Intrepid / upc-specification

Automatically exported from code.google.com/p/upc-specification
0 stars 1 forks source link

Library: collectives 2.0 #42

Open GoogleCodeExporter opened 9 years ago

GoogleCodeExporter commented 9 years ago
This is to log the UPC collectives 2.0 extensions.

For reference, the UPC Collectives 2.0 proposal can be found here:
http://upc.lbl.gov/publications/UPC-Collectives-PGAS11.pdf

Original issue reported on code.google.com by yzh...@lbl.gov on 22 May 2012 at 11:45

GoogleCodeExporter commented 9 years ago
Feedback from "users" to be resolved:

    Some initial comments and questions regarding "Collectives 2.0":

    Things that are good:
      --Teams
      --The greater variety of collectives
      --Support for asynchronous calls

    On the other hand, it is very complicated, the function calls have too many parameters, and it isn't integrated well into the rest of UPC.
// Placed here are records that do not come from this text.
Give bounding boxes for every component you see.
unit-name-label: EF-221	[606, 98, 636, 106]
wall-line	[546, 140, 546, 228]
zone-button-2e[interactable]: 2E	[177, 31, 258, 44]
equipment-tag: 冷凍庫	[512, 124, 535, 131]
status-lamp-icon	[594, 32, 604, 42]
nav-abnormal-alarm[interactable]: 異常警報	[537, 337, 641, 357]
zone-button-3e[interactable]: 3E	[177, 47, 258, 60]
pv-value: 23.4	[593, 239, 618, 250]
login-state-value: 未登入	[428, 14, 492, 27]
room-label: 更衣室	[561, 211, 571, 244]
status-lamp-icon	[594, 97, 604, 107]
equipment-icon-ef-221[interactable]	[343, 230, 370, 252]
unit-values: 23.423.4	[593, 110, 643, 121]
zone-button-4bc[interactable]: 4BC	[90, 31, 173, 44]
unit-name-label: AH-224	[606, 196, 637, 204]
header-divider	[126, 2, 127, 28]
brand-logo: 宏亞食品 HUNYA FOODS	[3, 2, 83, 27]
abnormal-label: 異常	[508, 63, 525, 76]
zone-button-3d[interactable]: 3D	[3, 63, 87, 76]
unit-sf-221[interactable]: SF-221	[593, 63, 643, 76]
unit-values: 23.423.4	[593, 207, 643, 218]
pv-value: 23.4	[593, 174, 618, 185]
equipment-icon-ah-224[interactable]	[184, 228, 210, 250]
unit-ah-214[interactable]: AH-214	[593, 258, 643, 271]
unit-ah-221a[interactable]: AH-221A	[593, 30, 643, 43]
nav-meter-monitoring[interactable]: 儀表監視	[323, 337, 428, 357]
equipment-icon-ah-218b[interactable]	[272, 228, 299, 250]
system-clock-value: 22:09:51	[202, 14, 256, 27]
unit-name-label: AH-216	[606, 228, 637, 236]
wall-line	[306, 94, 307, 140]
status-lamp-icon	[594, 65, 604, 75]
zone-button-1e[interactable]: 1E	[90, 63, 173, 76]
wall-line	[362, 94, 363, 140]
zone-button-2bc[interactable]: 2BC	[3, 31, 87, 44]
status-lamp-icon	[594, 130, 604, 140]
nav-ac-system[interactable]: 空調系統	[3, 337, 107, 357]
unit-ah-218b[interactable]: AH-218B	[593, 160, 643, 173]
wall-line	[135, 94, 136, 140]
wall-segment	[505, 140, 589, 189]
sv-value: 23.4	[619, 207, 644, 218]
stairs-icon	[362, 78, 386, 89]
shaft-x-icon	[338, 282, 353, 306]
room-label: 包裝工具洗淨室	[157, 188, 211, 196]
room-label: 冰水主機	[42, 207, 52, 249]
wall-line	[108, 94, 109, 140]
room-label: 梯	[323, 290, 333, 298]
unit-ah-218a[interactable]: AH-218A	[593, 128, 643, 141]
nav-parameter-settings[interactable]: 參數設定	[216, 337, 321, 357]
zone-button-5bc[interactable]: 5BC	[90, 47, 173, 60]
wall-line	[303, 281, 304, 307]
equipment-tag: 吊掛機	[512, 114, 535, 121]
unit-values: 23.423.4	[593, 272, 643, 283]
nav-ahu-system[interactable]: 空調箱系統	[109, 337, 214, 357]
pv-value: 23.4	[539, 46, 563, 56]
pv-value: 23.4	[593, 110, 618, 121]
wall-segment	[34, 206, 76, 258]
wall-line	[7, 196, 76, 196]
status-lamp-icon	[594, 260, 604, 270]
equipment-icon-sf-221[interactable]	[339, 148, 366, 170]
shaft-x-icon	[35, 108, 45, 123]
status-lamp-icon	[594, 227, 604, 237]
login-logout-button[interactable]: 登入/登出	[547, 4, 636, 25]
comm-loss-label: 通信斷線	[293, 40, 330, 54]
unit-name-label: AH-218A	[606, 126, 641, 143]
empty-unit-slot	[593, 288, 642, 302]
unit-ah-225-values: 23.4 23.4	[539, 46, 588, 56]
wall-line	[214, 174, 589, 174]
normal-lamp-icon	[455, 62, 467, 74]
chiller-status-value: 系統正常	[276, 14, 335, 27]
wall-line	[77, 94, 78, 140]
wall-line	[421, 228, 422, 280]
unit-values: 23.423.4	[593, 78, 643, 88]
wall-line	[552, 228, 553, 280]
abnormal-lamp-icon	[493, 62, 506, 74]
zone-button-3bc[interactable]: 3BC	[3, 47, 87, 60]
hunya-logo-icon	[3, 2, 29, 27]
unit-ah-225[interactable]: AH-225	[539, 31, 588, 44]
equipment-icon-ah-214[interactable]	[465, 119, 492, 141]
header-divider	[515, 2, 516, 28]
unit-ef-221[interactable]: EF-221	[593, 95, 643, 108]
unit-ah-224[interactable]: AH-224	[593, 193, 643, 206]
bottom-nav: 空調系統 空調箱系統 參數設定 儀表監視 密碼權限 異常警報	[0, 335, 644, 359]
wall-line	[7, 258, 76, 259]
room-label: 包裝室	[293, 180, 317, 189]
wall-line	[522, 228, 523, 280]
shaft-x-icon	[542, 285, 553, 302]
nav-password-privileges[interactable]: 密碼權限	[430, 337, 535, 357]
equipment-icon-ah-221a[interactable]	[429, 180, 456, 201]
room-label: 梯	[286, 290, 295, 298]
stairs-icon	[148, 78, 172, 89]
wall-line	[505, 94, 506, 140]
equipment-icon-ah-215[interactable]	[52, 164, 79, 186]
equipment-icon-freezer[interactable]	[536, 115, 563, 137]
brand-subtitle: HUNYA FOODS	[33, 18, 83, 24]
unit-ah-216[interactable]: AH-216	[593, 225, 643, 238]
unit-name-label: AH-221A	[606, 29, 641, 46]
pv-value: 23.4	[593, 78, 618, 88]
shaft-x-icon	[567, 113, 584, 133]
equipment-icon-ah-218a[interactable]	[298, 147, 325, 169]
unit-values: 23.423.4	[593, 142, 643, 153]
    Some specific comments:

    * It invents its own handles and synchronization functions for asynchronous operations, rather than using the ones from the existing "non blocking" proposals.

    * I understand why they would want to have initialization and finalization functions while prototyping their implementation, but I don't think they belong in the actual language. (In particular, such functions make it much more difficult to write library functions using these collectives.)
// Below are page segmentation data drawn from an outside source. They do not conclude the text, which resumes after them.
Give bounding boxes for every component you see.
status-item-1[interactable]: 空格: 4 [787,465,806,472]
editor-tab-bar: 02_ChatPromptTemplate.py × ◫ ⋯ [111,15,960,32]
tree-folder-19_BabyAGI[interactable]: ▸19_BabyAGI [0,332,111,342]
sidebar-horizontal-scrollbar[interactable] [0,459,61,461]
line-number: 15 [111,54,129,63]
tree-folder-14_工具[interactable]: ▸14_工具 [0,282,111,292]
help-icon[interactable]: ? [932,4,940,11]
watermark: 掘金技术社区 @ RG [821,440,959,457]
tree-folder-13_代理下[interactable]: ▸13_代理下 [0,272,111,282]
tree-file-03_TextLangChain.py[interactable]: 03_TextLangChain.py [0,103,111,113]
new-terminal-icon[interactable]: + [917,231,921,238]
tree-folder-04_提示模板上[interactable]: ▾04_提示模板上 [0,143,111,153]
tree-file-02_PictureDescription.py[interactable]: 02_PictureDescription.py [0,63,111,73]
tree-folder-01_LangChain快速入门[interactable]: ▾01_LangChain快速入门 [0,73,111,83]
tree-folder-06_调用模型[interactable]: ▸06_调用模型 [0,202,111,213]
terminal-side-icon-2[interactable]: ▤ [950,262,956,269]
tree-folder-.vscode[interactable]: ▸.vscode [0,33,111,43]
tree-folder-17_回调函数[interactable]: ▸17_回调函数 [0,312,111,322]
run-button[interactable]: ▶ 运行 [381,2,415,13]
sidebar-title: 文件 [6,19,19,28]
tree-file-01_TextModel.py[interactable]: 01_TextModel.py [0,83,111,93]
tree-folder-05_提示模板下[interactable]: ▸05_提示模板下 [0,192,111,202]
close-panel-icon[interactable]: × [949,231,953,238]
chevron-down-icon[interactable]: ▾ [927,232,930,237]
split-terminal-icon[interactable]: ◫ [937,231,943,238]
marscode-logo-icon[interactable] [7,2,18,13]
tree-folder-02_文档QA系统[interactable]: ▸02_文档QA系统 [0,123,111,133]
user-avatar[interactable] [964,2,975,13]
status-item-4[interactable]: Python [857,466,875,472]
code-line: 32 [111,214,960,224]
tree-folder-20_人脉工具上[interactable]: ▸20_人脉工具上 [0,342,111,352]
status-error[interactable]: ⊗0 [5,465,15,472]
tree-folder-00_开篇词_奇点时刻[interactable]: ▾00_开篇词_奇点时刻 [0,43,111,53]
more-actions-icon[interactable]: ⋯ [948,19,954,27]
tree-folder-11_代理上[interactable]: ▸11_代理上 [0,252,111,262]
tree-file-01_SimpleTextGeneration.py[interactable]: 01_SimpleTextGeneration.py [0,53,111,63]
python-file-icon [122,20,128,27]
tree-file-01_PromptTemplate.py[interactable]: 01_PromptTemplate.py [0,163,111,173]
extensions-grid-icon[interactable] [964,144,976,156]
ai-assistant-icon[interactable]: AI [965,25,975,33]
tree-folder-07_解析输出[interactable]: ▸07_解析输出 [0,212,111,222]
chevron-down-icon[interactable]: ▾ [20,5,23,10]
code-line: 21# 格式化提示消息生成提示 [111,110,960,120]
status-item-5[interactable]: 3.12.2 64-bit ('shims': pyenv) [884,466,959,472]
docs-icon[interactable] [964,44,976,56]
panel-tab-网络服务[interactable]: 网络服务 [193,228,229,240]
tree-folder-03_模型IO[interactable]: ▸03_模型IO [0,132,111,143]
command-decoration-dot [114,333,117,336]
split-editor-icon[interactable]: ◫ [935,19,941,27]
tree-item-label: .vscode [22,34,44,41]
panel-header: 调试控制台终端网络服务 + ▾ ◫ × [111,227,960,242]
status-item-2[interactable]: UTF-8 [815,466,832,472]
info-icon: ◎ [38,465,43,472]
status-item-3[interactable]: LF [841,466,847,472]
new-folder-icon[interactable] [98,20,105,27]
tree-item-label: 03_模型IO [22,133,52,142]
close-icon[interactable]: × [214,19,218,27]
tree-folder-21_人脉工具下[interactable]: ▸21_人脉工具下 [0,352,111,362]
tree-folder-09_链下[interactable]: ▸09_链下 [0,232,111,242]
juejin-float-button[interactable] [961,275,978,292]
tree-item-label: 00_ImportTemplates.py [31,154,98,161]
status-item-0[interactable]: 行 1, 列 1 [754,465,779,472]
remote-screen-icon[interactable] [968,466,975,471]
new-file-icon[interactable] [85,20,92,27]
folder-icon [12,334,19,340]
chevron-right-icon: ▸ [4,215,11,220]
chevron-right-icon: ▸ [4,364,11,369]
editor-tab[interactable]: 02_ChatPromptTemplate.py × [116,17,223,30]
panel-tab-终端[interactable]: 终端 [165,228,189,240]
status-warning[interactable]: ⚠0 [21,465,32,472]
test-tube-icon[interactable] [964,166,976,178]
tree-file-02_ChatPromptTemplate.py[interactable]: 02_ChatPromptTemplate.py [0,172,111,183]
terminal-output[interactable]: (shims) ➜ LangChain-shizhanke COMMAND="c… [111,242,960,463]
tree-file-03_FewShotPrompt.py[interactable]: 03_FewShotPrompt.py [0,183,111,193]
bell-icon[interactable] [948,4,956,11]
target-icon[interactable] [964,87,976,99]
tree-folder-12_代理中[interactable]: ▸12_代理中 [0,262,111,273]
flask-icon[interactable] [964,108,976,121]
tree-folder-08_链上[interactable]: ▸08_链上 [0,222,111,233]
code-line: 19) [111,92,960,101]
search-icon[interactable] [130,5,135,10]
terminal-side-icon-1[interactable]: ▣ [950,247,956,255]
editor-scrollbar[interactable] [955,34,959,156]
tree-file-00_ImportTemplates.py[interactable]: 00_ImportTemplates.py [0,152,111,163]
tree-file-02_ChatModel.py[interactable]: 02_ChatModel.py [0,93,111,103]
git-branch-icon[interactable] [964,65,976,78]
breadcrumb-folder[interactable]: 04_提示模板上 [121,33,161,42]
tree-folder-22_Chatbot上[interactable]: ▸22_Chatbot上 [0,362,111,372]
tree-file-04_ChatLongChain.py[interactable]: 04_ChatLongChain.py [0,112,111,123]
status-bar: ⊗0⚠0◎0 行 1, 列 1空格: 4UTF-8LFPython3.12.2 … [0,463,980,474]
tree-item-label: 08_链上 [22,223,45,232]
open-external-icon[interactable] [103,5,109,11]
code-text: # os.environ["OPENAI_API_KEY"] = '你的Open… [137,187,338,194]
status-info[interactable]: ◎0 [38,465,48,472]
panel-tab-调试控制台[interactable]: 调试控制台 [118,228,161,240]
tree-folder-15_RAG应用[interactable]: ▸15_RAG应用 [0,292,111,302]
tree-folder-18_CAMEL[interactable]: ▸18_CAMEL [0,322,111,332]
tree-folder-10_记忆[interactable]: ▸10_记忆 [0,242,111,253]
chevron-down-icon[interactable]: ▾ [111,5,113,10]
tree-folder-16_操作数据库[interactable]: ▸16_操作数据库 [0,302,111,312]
    * They start by condemning the synchronization flags, but then they keep most of them.  May I suggest getting rid of the flags altogether (aside from a single bit indicating whether the operation is asynchronous, which could be passed another way)?  Anyone who wants ALL_SYNC behavior can just put in explicit barriers.

    * Allowing every thread to specify their buffer independently could be useful, but I'm concerned about what constraints it might place on the implementation.
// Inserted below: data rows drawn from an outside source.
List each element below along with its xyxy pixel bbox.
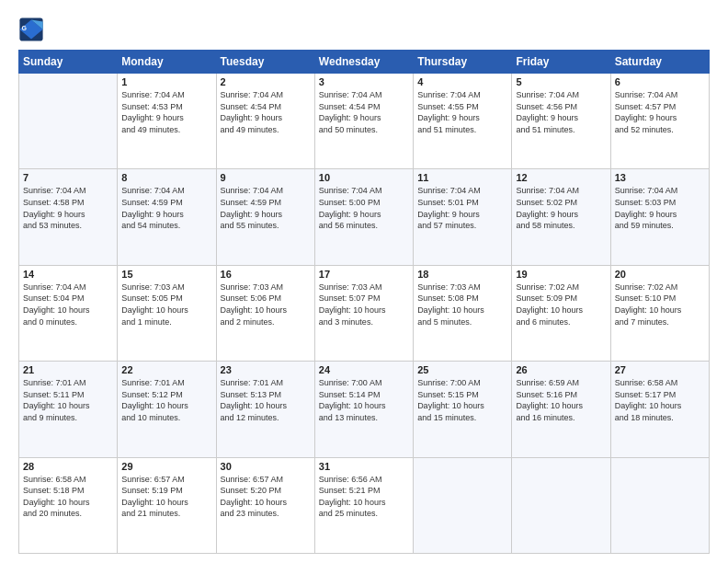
calendar-day-header: Wednesday [314,51,413,74]
day-details: Sunrise: 6:57 AM Sunset: 5:20 PM Dayligh… [221,474,311,520]
day-details: Sunrise: 6:58 AM Sunset: 5:17 PM Dayligh… [615,377,705,423]
day-number: 30 [221,461,311,472]
day-number: 3 [319,76,409,87]
calendar-cell: 1Sunrise: 7:04 AM Sunset: 4:53 PM Daylig… [118,74,216,169]
day-details: Sunrise: 7:04 AM Sunset: 4:55 PM Dayligh… [417,89,507,135]
calendar-day-header: Monday [118,51,216,74]
calendar-cell: 9Sunrise: 7:04 AM Sunset: 4:59 PM Daylig… [216,169,314,265]
day-number: 28 [23,461,113,472]
day-number: 17 [319,269,409,280]
calendar-week-row: 1Sunrise: 7:04 AM Sunset: 4:53 PM Daylig… [19,74,710,169]
day-number: 13 [615,172,705,183]
calendar-cell: 13Sunrise: 7:04 AM Sunset: 5:03 PM Dayli… [610,169,709,265]
calendar-cell: 17Sunrise: 7:03 AM Sunset: 5:07 PM Dayli… [314,265,413,361]
day-details: Sunrise: 7:02 AM Sunset: 5:10 PM Dayligh… [615,282,705,327]
day-details: Sunrise: 7:04 AM Sunset: 4:57 PM Dayligh… [615,89,705,135]
svg-text:G: G [22,25,28,31]
day-details: Sunrise: 7:03 AM Sunset: 5:05 PM Dayligh… [121,282,211,327]
calendar-cell: 11Sunrise: 7:04 AM Sunset: 5:01 PM Dayli… [414,169,512,265]
calendar-cell: 19Sunrise: 7:02 AM Sunset: 5:09 PM Dayli… [512,265,610,361]
calendar-header-row: SundayMondayTuesdayWednesdayThursdayFrid… [19,51,710,74]
calendar-cell: 12Sunrise: 7:04 AM Sunset: 5:02 PM Dayli… [512,169,610,265]
day-details: Sunrise: 7:04 AM Sunset: 5:04 PM Dayligh… [23,282,113,327]
day-details: Sunrise: 7:04 AM Sunset: 5:00 PM Dayligh… [319,185,409,231]
day-number: 26 [516,364,606,375]
day-details: Sunrise: 7:04 AM Sunset: 4:54 PM Dayligh… [319,89,409,135]
calendar-cell: 20Sunrise: 7:02 AM Sunset: 5:10 PM Dayli… [610,265,709,361]
calendar-week-row: 14Sunrise: 7:04 AM Sunset: 5:04 PM Dayli… [19,265,710,361]
day-details: Sunrise: 7:04 AM Sunset: 4:56 PM Dayligh… [516,89,606,135]
calendar-cell: 18Sunrise: 7:03 AM Sunset: 5:08 PM Dayli… [414,265,512,361]
day-number: 7 [23,172,113,183]
day-number: 16 [221,269,311,280]
day-number: 11 [417,172,507,183]
calendar-cell: 21Sunrise: 7:01 AM Sunset: 5:11 PM Dayli… [19,362,118,457]
header: G [18,17,710,42]
calendar-cell: 29Sunrise: 6:57 AM Sunset: 5:19 PM Dayli… [118,457,216,553]
calendar-cell: 16Sunrise: 7:03 AM Sunset: 5:06 PM Dayli… [216,265,314,361]
day-details: Sunrise: 7:00 AM Sunset: 5:14 PM Dayligh… [319,377,409,423]
calendar-cell: 10Sunrise: 7:04 AM Sunset: 5:00 PM Dayli… [314,169,413,265]
day-number: 15 [121,269,211,280]
calendar-cell: 24Sunrise: 7:00 AM Sunset: 5:14 PM Dayli… [314,362,413,457]
calendar-cell: 6Sunrise: 7:04 AM Sunset: 4:57 PM Daylig… [610,74,709,169]
day-number: 8 [121,172,211,183]
day-details: Sunrise: 6:56 AM Sunset: 5:21 PM Dayligh… [319,474,409,520]
calendar-cell: 14Sunrise: 7:04 AM Sunset: 5:04 PM Dayli… [19,265,118,361]
calendar-day-header: Tuesday [216,51,314,74]
calendar-cell [610,457,709,553]
day-number: 31 [319,461,409,472]
day-details: Sunrise: 7:00 AM Sunset: 5:15 PM Dayligh… [417,377,507,423]
day-number: 1 [121,76,211,87]
day-details: Sunrise: 7:04 AM Sunset: 5:02 PM Dayligh… [516,185,606,231]
day-details: Sunrise: 7:01 AM Sunset: 5:13 PM Dayligh… [221,377,311,423]
day-number: 19 [516,269,606,280]
calendar-cell: 15Sunrise: 7:03 AM Sunset: 5:05 PM Dayli… [118,265,216,361]
calendar-cell: 30Sunrise: 6:57 AM Sunset: 5:20 PM Dayli… [216,457,314,553]
calendar-day-header: Saturday [610,51,709,74]
day-details: Sunrise: 7:04 AM Sunset: 4:59 PM Dayligh… [121,185,211,231]
day-number: 22 [121,364,211,375]
day-number: 12 [516,172,606,183]
calendar-week-row: 21Sunrise: 7:01 AM Sunset: 5:11 PM Dayli… [19,362,710,457]
day-details: Sunrise: 7:01 AM Sunset: 5:12 PM Dayligh… [121,377,211,423]
day-details: Sunrise: 7:01 AM Sunset: 5:11 PM Dayligh… [23,377,113,423]
day-details: Sunrise: 7:04 AM Sunset: 4:58 PM Dayligh… [23,185,113,231]
calendar-cell: 4Sunrise: 7:04 AM Sunset: 4:55 PM Daylig… [414,74,512,169]
day-details: Sunrise: 7:04 AM Sunset: 4:54 PM Dayligh… [221,89,311,135]
day-number: 14 [23,269,113,280]
calendar-cell: 5Sunrise: 7:04 AM Sunset: 4:56 PM Daylig… [512,74,610,169]
calendar-cell: 31Sunrise: 6:56 AM Sunset: 5:21 PM Dayli… [314,457,413,553]
page: G SundayMondayTuesdayWednesdayThursdayFr… [0,0,728,563]
calendar-cell: 7Sunrise: 7:04 AM Sunset: 4:58 PM Daylig… [19,169,118,265]
day-number: 21 [23,364,113,375]
day-number: 27 [615,364,705,375]
day-number: 10 [319,172,409,183]
calendar-cell: 23Sunrise: 7:01 AM Sunset: 5:13 PM Dayli… [216,362,314,457]
day-number: 2 [221,76,311,87]
day-number: 6 [615,76,705,87]
day-details: Sunrise: 6:59 AM Sunset: 5:16 PM Dayligh… [516,377,606,423]
calendar-week-row: 28Sunrise: 6:58 AM Sunset: 5:18 PM Dayli… [19,457,710,553]
day-number: 23 [221,364,311,375]
calendar-cell: 25Sunrise: 7:00 AM Sunset: 5:15 PM Dayli… [414,362,512,457]
day-details: Sunrise: 7:04 AM Sunset: 5:03 PM Dayligh… [615,185,705,231]
calendar-cell: 26Sunrise: 6:59 AM Sunset: 5:16 PM Dayli… [512,362,610,457]
calendar-cell [19,74,118,169]
calendar-cell [512,457,610,553]
day-number: 25 [417,364,507,375]
day-number: 18 [417,269,507,280]
calendar-table: SundayMondayTuesdayWednesdayThursdayFrid… [18,50,710,554]
calendar-cell: 27Sunrise: 6:58 AM Sunset: 5:17 PM Dayli… [610,362,709,457]
day-number: 20 [615,269,705,280]
calendar-week-row: 7Sunrise: 7:04 AM Sunset: 4:58 PM Daylig… [19,169,710,265]
day-details: Sunrise: 6:57 AM Sunset: 5:19 PM Dayligh… [121,474,211,520]
calendar-cell [414,457,512,553]
calendar-day-header: Sunday [19,51,118,74]
calendar-day-header: Friday [512,51,610,74]
calendar-cell: 28Sunrise: 6:58 AM Sunset: 5:18 PM Dayli… [19,457,118,553]
day-number: 24 [319,364,409,375]
day-details: Sunrise: 6:58 AM Sunset: 5:18 PM Dayligh… [23,474,113,520]
calendar-cell: 3Sunrise: 7:04 AM Sunset: 4:54 PM Daylig… [314,74,413,169]
day-details: Sunrise: 7:03 AM Sunset: 5:07 PM Dayligh… [319,282,409,327]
    * The functions themselves have far too many arguments (many of which seem to be redundant). For example, broadcast requires 10(!) arguments.

    * Some specific questions:
          +Why do all of the functions needs type variables?  For something like broadcast, do we care about anything but the size of the data being broadcast?
          +Why does broadcast (for example) have type and size values for both sending and receiving?  What is it supposed to mean if these aren't equal?

    * They put the source parameter before the destination parameter, in defiance of the standard convention in both C and UPC.  Isn't this confusing enough without being inconsistent, too?

    * The list of official type constants seems too long.  What is the difference between BYTE and UCHAR in terms of how the collectives behave?  And when would someone actually use esoteric types such as UPC_FLOAT_INT  (given that it apparently has sizeof(float)+sizeof(int) rather than sizeof (struct { float x; int y;} )?

    * By their own admission, this rigid type-based design means that their collective functions can't be used with user-defined structs.  Since this is the main way we use things like broadcast, this is a serious limitation.

Original comment by yzh...@lbl.gov on 14 Jun 2012 at 6:04

GoogleCodeExporter commented 9 years ago
To pick up just one issue from the many valid questions raised. We discussed 
the issue of handles and so on. I would have liked to use upc_fence to 
guarantee completion of a non-blocking collective. Problem is, this requires 
changes in the "existing" compiler, rather than just adding a library. We 
considered that a no-go at the time.

OTOH if there are other examples where handles are used by other libraries, 
maybe we can put a *little bit* of pressure on the language specification to 
accept handles and guarantee completion based on upc_fence?

Original comment by ga10...@gmail.com on 15 Jun 2012 at 2:50

GoogleCodeExporter commented 9 years ago
Having upc_fence guarantee completion of a non-blocking operation is already 
part of the Cray proposal for non-blocking memcpy functions.  Yes, it may 
require changes to existing fence implementations, but that is necessary for 
the fence to remain a true fence in the presence of these new non-blocking 
alternatives.

Original comment by johnson....@gmail.com on 15 Jun 2012 at 2:59

GoogleCodeExporter commented 9 years ago
I have "conceded" the fence-syncs-nb-memcpy argument in my latest 
counter-proposal offered in issue #41, but have preserve the explicit handles 
and the requirement to "sync" them.  I think if we can come to an agreement on 
that proposal (which seems closer to resolution than Collectives-2.0), then we 
should attempt to do something as analogous as possible here.

Original comment by phhargr...@lbl.gov on 16 Jun 2012 at 12:35

GoogleCodeExporter commented 9 years ago

Original comment by gary.funck on 3 Jul 2012 at 6:07

GoogleCodeExporter commented 9 years ago

Original comment by gary.funck on 3 Jul 2012 at 6:09

GoogleCodeExporter commented 9 years ago
All "brand new" library proposals are targeted for starting in the "Optional" 
library document. Promotion to the "Required" document comes later after at 
least 6 months residence in the ratified Optional document, and other 
conditions described in the Appendix A spec process.

Original comment by danbonachea on 17 Aug 2012 at 5:53